Work order: Reproduce the records below exactly; no pictures.

Data for the task:
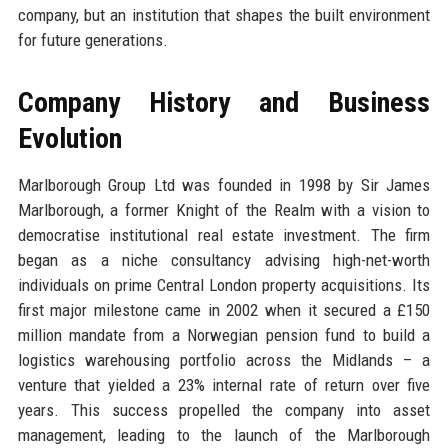
company, but an institution that shapes the built environment
for future generations.
Company History and Business
Evolution
Marlborough Group Ltd was founded in 1998 by Sir James
Marlborough, a former Knight of the Realm with a vision to
democratise institutional real estate investment. The firm
began as a niche consultancy advising high-net-worth
individuals on prime Central London property acquisitions. Its
first major milestone came in 2002 when it secured a £150
million mandate from a Norwegian pension fund to build a
logistics warehousing portfolio across the Midlands – a
venture that yielded a 23% internal rate of return over five
years. This success propelled the company into asset
management, leading to the launch of the Marlborough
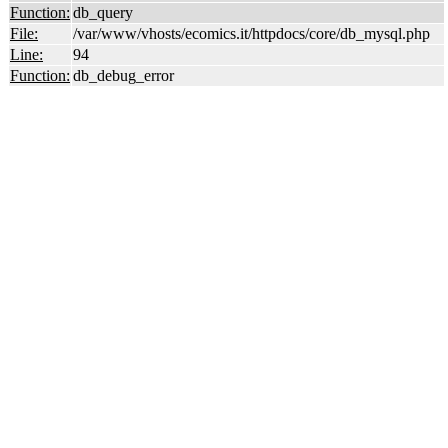
Function:
db_query
File:
/var/www/vhosts/ecomics.it/httpdocs/core/db_mysql.php
Line:
94
Function:
db_debug_error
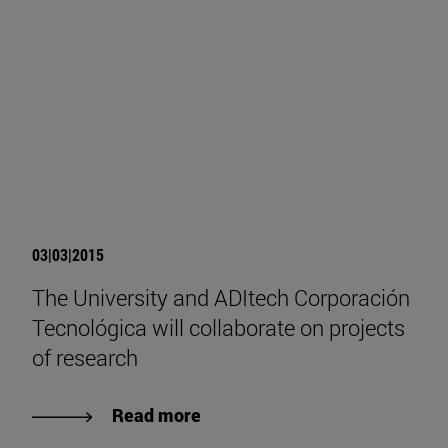
03|03|2015
The University and ADItech Corporación
Tecnológica will collaborate on projects
of research
Read more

Solved problem:
company, but an institution that shapes the built environment
for future generations.
Company History and Business
Evolution
Marlborough Group Ltd was founded in 1998 by Sir James
Marlborough, a former Knight of the Realm with a vision to
democratise institutional real estate investment. The firm
began as a niche consultancy advising high-net-worth
individuals on prime Central London property acquisitions. Its
first major milestone came in 2002 when it secured a £150
million mandate from a Norwegian pension fund to build a
logistics warehousing portfolio across the Midlands – a
venture that yielded a 23% internal rate of return over five
years. This success propelled the company into asset
management, leading to the launch of the Marlborough
Function:
db_query
File:
/var/www/vhosts/ecomics.it/httpdocs/core/db_mysql.php
Line:
94
Function:
db_debug_error
03|03|2015
The University and ADItech Corporación
Tecnológica will collaborate on projects
of research
Read more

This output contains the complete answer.